“I know James can be a world champion. All he has to do is, number one, get into condition and, number two, show he knows how to box, and he knows how to box.  The main thing is that he is a condition fighter, a left-handed power-punching fighter who needs to be 75% aggression and 25% of boxing skills. At the moment, James is 95% aggression and 5% boxing.”

That was Ann Wolfe, the trainer of the Texan southpaw, the “Mandingo Warrior” James Kirkland in a recent interview with Boxing Monthly (January 2012). But it has only been in recent months that Kirkland and Wolfe have been reunited, professionally and personally. The reason for their split is associated with past events in Kirkland’s life dating back to 2003 and his brushes with the law between then and then again on the 19th April 2009, the latter seeing the Texan arrested on suspicion of armed robbery. Placed on probation he would go on to lose three years of his fight career.

The fight prior to incarceration would arrive in August 2003 against Russell Jordan and resulted in a first round TKO victory for Kirkland. Re-entering the fight scene in 2006 the first fight on his comeback trail would be against Manny Castillo in the April, a fight which Kirkland would go on to win courtesy of a sixth round TKO. With this success the Mandingo Warrior’s undefeated streak was stretched to 12-0.

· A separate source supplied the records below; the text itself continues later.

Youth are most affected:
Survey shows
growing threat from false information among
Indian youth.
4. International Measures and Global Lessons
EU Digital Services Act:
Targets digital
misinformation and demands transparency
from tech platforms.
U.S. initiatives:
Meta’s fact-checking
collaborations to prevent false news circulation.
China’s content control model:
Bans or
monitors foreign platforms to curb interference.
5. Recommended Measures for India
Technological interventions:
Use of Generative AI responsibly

By the time Kirkland faced the Colombian Joel Julio in March 2009 that undefeated streak would be stretched to 25-0 courtesy of another sixth round TKO at the HBO Boxing After Dark event in San Jose. However, he would again be seen to fall foul of the law and this came with jail time. As Kirkland was due to face Michael Walker at the Vegas MGM Grand on the undercard of the Pacquiao-Hatton fight in May the Texan would find himself arrested during a traffic stop in his hometown of Austin, Texas and was charged with a 3rd degree felony “unlawful possession of a firearm by a felon”. He was convicted and sentenced to two years in prison. He was released ahead of schedule on September 30, 2010 and spent the remainder of his time in a half-way house in Texas.

Finding himself on the comeback trail and under the guidance of a new trainer in Kenny Adams, Kirkland would find himself back in the ring, this time against Ahsandi Gibbs in March 2011, defeating his compatriot with a first round KO. The following month and Kirkland would be faced with his biggest, professional challenge at that time. At the MGM Grand Kirkland would oppose Japanese boxer Nobuhiro Ishadi in what was supposed to be a stay-busy fight for the American. However, the (29 – 7) newcomer seemingly had other ideas and, having just made the step up to the middleweight division, Ishadi would upset the odds with a shocking first round TKO and dealt Kirkland’s first defeat as a professional fighter. Afterwards Kirkland would part ways with Adams and later reunite with Wolfe.

Kirkland’s remaining three fights of 2011 were all victories for the reformed Kirkland-Wolfe combination when defeating first Dennis Sharpe in June (first round KO; 28-1), then Alexis Hloros was beaten in the July (second round TKO; 29-1) before finally participating in one of Boxing Fights of the Year candidates in Centro de Cancun, Mexico against hometown favourite Alfredo Angulo. This was in November of 2011 and was a WBC Light-Middleweight title eliminator. Kirkland would enter the fight with superior ammunition than his opponent and a fight was witnessed. Kirkland was to be floored in the opening 30 seconds of Round One before he would return the favour and floored Angulo towards the end of the same round. By the time the sixth round was reached though and with Kirkland in complete control of the fight, the referee would have to intervene as Angulo was now on the ropes and the Texan southpaw would claim a TKO victory. This extended Kirkland’s record to 30-1 (27 KO) since his 2001 debut against a fellow debutant in Michael Chalmers.

Next up for the 27 year old James Kirkland is a March 2012 date with Carlos Molina in the semi-final of the WBC Light-Middleweight eliminators. Victory here would see Kirkland go on to face Vanes Martiseryan for what would not only be the title, but also some possible redemption and even closure. A career which is coming full circle and with Kirkland having overcome several detrimental obstacles along the way. Only time will tell.

Real Combat Media and it’s writers chose James Kirkland for Comeback Fighter of the Year because of all the adversity he faced in 2011. The reader’s of Real Combat Media also chose James Kirkland as Comeback 2011 Fighter of the Year in our year end fan’s award poll.